Now we will enable monitoring by going back to those monitors and enabling them for the group we have created. Here we go. Go to the Authoring pane and find the monitors again. If you just came from there the scope should still be there are you will find them in a second. Select the first service monitor. Right click it and select Overrides – Override the monitor – for a group. We will select the group we created. In my case Microsoft FCS Client Computers.
We will now enable this monitor for this group. Set Enabled to True.
Click OK and now make the same override for the other service (in my case). Now get something to drink again and after returning open a health explorer on a machine where the application was discovered:
There they are. And the results when we stop the services:
So one red and one yellow. We start the services again and everything turns green again in health state and alerts go away.

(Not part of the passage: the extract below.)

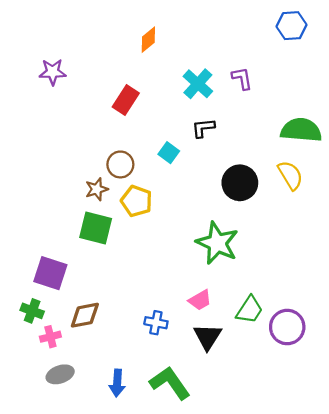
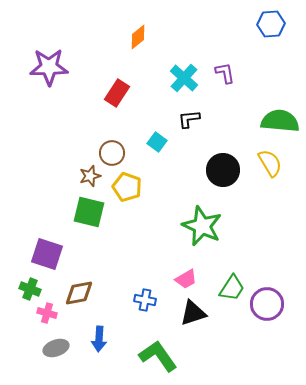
purple star: (53, 72) -> (49, 67), size x1.5
pink cross: (50, 337) -> (47, 313), turned 30
black triangle: (208, 337) -> (193, 313), turned 40
blue arrow: (117, 383) -> (99, 339), moved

From here you can do more fun stuff like creating state and alert views in the monitoring pane. Perhaps a task to Start the service targetted at this class, so when you click the alert you get a task on the right side of the screen to start the service right from there. Perhaps you want to create availability reports. Perhaps you want to add Rules to check the event viewer for certain entries that are related to this application. All things that are out of scope for this post. There are lots of resources on how to do those kind of things as well.
I think this is the place to stop now for this session. But you have seen how you can still build up monitoring an application from the SCOM console, without going to the Authoring console or XML yet. There are multiple roads that lead to the same result and sometimes a better one 🙂
The next post in the series is Part 5 and will be about monitoring a Unix/Linux service. I will use the monitoring template again for this one and use just a few screen shots to get things done due to the great work of the product team.